お寺めぐりの友

PC版

潮源山() 清水寺(せいすいじ) [清水禅寺] ★★★ 臨済宗妙心寺派

歴史

境内の案内板の内容を記す。

清水寺由緒臨済宗妙心寺派(禅宗)

本尊 釈迦牟尼仏

起源

後深草天皇の建長元年1249、 常陸の国(現茨城県)の修行僧日用比丘(ひようびく)が全国行脚の途中、この地に寄り 林の中の清浄な湧き水を発見、ここに滞留することを決意、 草庵を結び村人との交流、僧の徳に感じ村人は物資や労力を喜捨し、寺を建て、清水寺と呼んだ。 潮源山清水寺の呼称はここに起因す。

経過

天正年間1537-1591に大友宗麟の兵火にかかり荒廃していたが、 寛文8年1668久留米藩より社寺の復興が進められ、 梅林寺2世澤雲和尚は高弟の休岳和尚を入れさせ、 その師である月洲和尚を開山として再興を図った。 当時の禅寺は、庄屋や地主の一族が檀那となり、金品を喜捨して寺の経営を支えており、 彼らは、寺を檀那として尊崇していた。 以来200年法灯を嗣ぎ明治初年、大生寺14世滴川和尚が、 来住し、石垣、石段、山門等境内の環境整備に苦心し、現在の堂塔・伽藍が出来た。

上段の観音堂には、文明年間1781-1788日田の陸奥守親武及大蔵下野守武高が伝教大師の一刀三礼して彫ったという 観世音菩薩を勧請し、ご本尊として信仰されている。

また、観音堂は筑後の国33ヶ所観音寺のうち第4番札所として、大衆の巡礼の霊場として知られている。 檀信徒とは関係なく、地域の人々の信仰の対象として本堂の北東隅には地蔵堂があり、水子地蔵尊、石佛像を祭っており、 線香・ローソクの火は絶えない。

ひとくちメモ

門前の駐車場より、古びた楼門をくぐり進むと左手に湧き水場、石段を登ると観音堂、さらに進むと本堂がある。

楼門はかなりの年代物。

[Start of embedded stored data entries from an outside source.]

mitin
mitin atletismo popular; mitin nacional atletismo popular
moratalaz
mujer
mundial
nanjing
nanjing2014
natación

その周辺はカエデの木が多数ある。楼門下の石畳もいい。

水場はまさに「名水百選」にふさわしい清涼な水がこんこんと湧き出ている。 かなりの水量である。(案内板によると一日700トン、年中水量に変化がないとのこと。伊藤氏メモ案内板の内容はこちら。) この水は地下をくぐり門前の石垣のトンネルを経て石垣下の水路に流れ出ている。

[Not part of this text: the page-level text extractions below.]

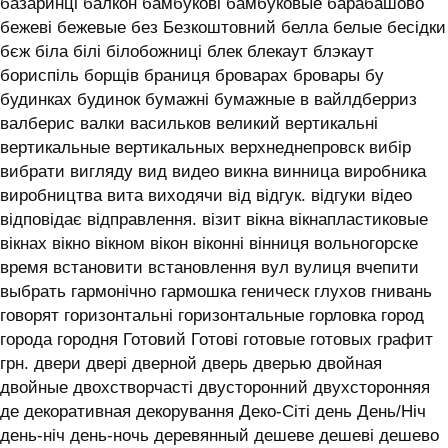
базаринці балкон бамбукові бамбуковые барабашово
бежеві бежевые без Безкоштовний белла белые бесідки
бєж біла білі білобожниці блек блекаут блэкаут
бориспіль борщів браниця броварах бровары бу
будинках будинок бумажні бумажные в вайлдберриз
валберис валки васильков великий вертикальні
вертикальные вертикальных верхнеднепровск вибір
вибрати вигляду вид видео викна винница виробника
виробництва вита виходячи від відгук. відгуки відео
відповідає відправлення. візит вікна вікнапластиковые
вікнах вікно вікном вікон віконні вінниця вольногорске
время встановити встановлення вул вулиця вчепити
выбрать гармонічно гармошка геническ глухов гнивань
говорят горизонтальні горизонтальные горловка город
города городня Готовий Готові готовые готовых графит
грн. двери двері дверной дверь дверью двойная
двойные двохстворчасті двусторонний двухсторонняя
де декоративная декорування Деко-Сіті день День/Ніч
день-ніч день-ночь деревянный дешеве дешеві дешево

観音堂も歴史を感じる建物である。 「生葉郡中三十三観音第卅三33番札所」の木札が掲げられている。 その前には石灯籠が4基あり、延宝5年1677、元禄14年1701などの銘が判読できる。

本堂前にはしだれ梅の巨木がある。 梅の木は観音堂前にも多数ある。 門前はのどかな田園地帯となっている。 境内の石畳・地面はすべて苔むしている。 まさにこの地区一ニを争う古刹である。